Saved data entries
+ + +
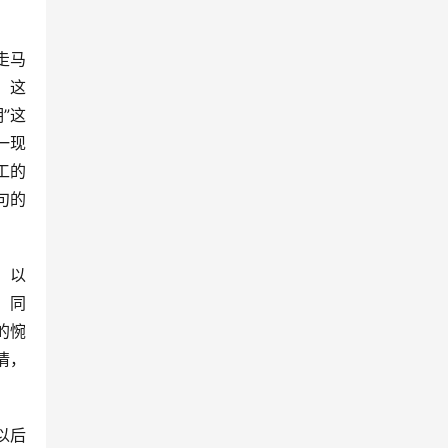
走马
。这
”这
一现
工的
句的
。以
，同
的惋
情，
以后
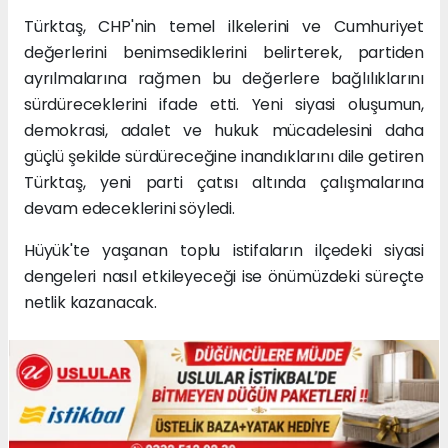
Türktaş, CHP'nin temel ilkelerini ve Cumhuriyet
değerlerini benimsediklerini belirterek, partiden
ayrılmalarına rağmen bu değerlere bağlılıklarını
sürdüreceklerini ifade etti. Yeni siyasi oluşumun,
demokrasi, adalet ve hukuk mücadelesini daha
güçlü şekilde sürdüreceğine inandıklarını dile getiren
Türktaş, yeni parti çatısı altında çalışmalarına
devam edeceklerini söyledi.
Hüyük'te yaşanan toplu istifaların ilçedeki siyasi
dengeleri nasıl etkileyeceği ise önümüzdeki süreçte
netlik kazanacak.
+ + +
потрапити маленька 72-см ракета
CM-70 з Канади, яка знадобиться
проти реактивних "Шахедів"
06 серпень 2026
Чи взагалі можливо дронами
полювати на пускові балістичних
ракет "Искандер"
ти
+ + +
Set down exactly the lines of the data above, beginning with the line that has "devam edeceklerini söyledi." and ending with the line that has "netlik kazanacak.", and no others.

devam edeceklerini söyledi.
Hüyük'te yaşanan toplu istifaların ilçedeki siyasi
dengeleri nasıl etkileyeceği ise önümüzdeki süreçte
netlik kazanacak.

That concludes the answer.